Reached during a business trip to England, Economo said investors in London, the U.S. and Canada have made verbal commitments to help finance the $130-million mine and processing facility. In addition, he said customers in Japan and Korea want to start receiving pure refined graphite by the third quarter of 2014.

Economo said the Lac Knife property contains reserves of up to 16 per cent graphite, an usually high grade that will significantly reduce costs and help the company manage market turbulence. Even if world prices settle around $1,700 a ton, the property, “we will have a very significant cost advantage,” he said, adding, “Our goal is to become the largest and lowest-cost producer in the industry.”

A sister company, Grafoid Inc., is developing technology for advanced grapheme materials markets.

With $30 million in the bank, Economo said the latest drilling on the site continues to generate positive results and the company plans to drill more than 40 holes this season.

Yet with so many contenders in the race in this region, and many others in play around the world, only a handful will likely make it to market.

Much of the demand for graphite is met by synthetic production from petroleum products.
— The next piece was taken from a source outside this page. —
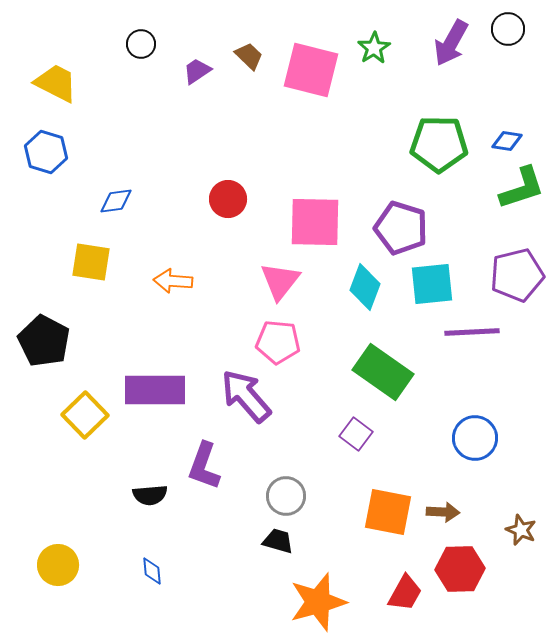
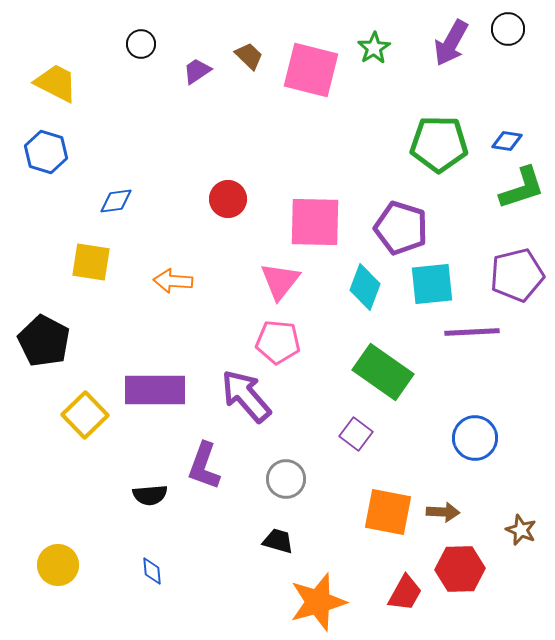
gray circle at (286, 496): moved 17 px up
Carbon fibre, a rapidly growing market in sports and protective equipment, is one such product made from synthetic rather than natural graphite. But natural graphite has strong markets in batteries, lubricants and other uses.

Some observers are warning investors not to get sucked in by the latest “next big thing.”

The growth in demand for graphite has been impressive, up 25 per cent in the last two years, according to Mickey Fulp in a report for the Resource Investor service. The price change is even more dramatic, more than doubling in the last 18 months.

The result is a flurry of announcements from junior mining companies involving older and new properties.

“Now it seems every snake, shark, charlatan and shysters within a half kilometre of Vancouver’s Coal Harbour has a new graphite deal via a capital pool company, shell, IPO or change of business. The bubble has blown up quickly with over 35 listed Venture Exchange companies and more than 50 worldwide,” Fulp wrote.

“Like recent junior sector bubbles (e.g. uranium, lithium, rare earth elements) the graphite space will fill with many pretenders among the very few contenders. Many will mine the stock market until the another next big thing comes along.”